« Il s’appelle Le Cochon »

 

Je l’avoue, j’ai tué beaucoup d’animaux dans ma vie. Parfois de façon cruelle.

Je me souviens qu’un jour, petit garçon, face à une énorme araignée que j’avais peur d’écraser, j’étais allé chercher une bombe insecticide pour lui pulvériser dessus. En assassin froid, j’avais observé sa mort : sous la douche toxique, elle avait d’abord cherché à fuir, puis avait commencé à zigzaguer, à mal coordonner ses mouvements de pattes, avant de se recroqueviller pour mourir. Je venais de découvrir ce qu’était un poison neurotoxique, et j’étais un peu remué du mal que j’avais fait.

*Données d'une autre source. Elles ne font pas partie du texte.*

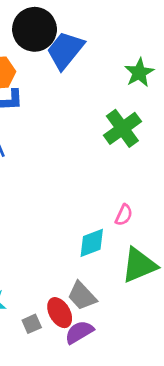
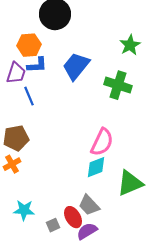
blue trapezoid: (65, 50) -> (76, 66), moved
green cross: (122, 128) -> (118, 85), turned -36
pink semicircle: (124, 215) -> (102, 142), moved, size x1.8

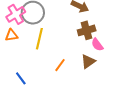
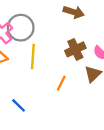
brown cross: (87, 30) -> (75, 49), moved

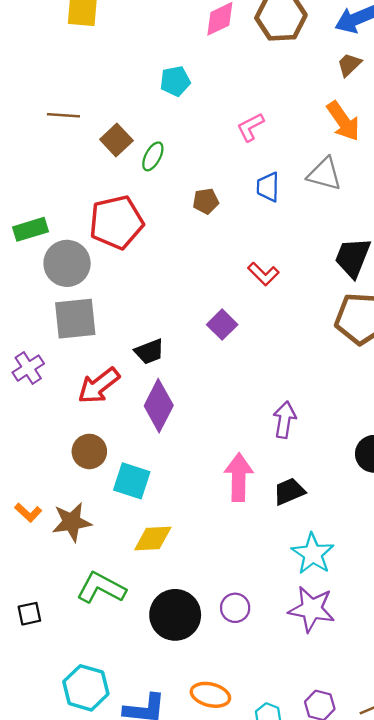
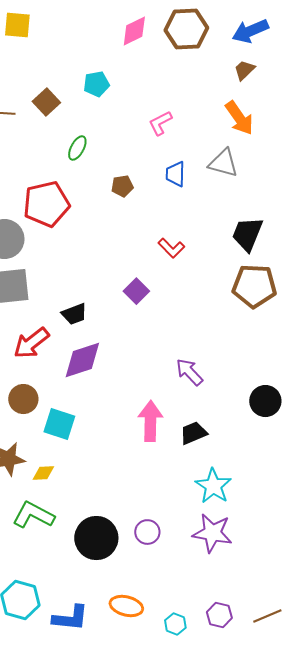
brown square: (116, 140) -> (46, 102), moved
purple diamond: (159, 406) -> (82, 360), turned 45
purple arrow: (284, 420) -> (189, 372), turned -52
yellow diamond: (153, 538) -> (43, 473), moved, size x0.7

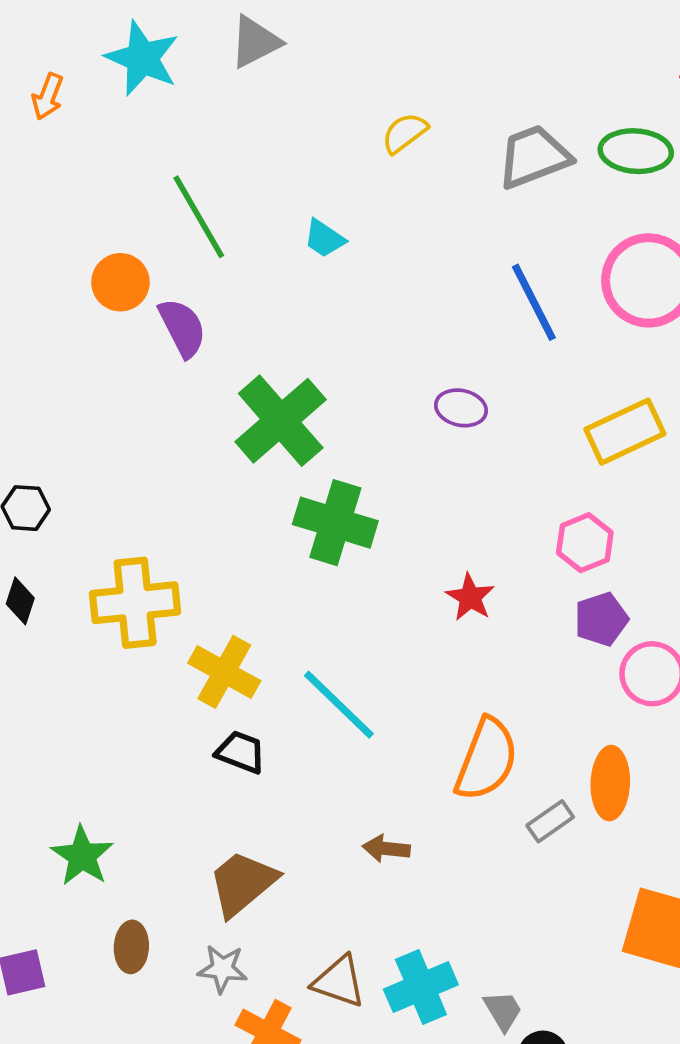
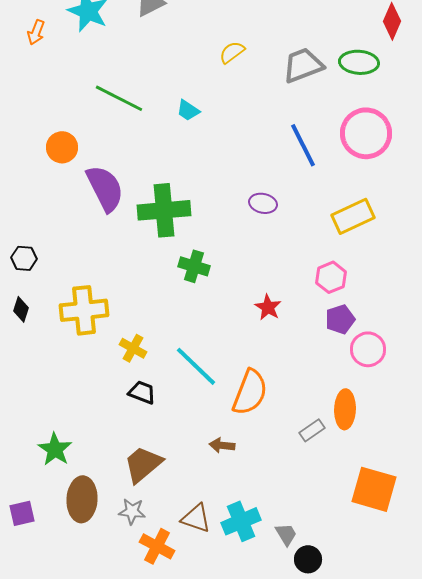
green line: (199, 217) -> (119, 98), turned -33
orange circle: (120, 282) -> (62, 147), moved
purple semicircle: (182, 328) -> (105, 188), moved, size x1.4
green cross: (281, 421) -> (164, 210), turned 36
green cross: (335, 523) -> (194, 266), size x0.7
yellow cross: (224, 672) -> (133, 348), size x0.7
orange semicircle: (486, 759) -> (250, 392), moved
brown ellipse: (131, 947) -> (82, 499), size x1.6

À ma décharge, les temps étaient durs pour les animaux quand j’étais petit garçon, notamment pour le cochon de la ferme voisine qu’on égorgeait et transformait en boudin chaque hiver. Tout le monde faisait ça ; c’est devenu beaucoup plus rare aujourd’hui, mais la pratique existe encore, très réglementée.

Par exemple, cet été, nous étions en vacances au Pays Basque, à côté de chez un monsieur sympathique, qui élevait un cochon, très sympathique lui aussi, que nous avions surnommé Edmond, et à qui nous apportions chaque jour nos épluchures de légumes. Comme je demandai un jour au monsieur comment s’appelait – en vrai – son animal, il eut l’air surpris et me répondit : « eh ben, euh, eh bien, il s’appelle le Cochon ! » Effectivement, quitte à le transformer en jambon et en boudin, autant ne pas trop s’attacher…

Il y avait aussi un dernier truc à l’époque, devenu totalement désuet, et tant mieux, parce que c’était un peu cruel aussi, finalement, qu’on retrouvait dans beaucoup de cuisines des quartiers populaires : les cages avec des oiseaux, en général des canaris ou des perruches. Les pauvres devenaient un peu perturbés, ne pouvant jamais voler, mais seulement sauter d’un perchoir à un autre. Perturbés comme la poule zazoue, de Charles Trenet…

Quand même on en a fait des progrès dans nos rapports avec les animaux : leur maltraitance a reculé de manière incroyable, et alors qu’elle était la règle, elle est désormais une anomalie.

Mais nous n’allons pas en rester là !

Nous leur faisions du mal, jadis, à ces animaux non seulement pour satisfaire nos besoins alimentaires, mais aussi pour notre bon plaisir. Sans le vouloir, simplement parce que c’était notre culture.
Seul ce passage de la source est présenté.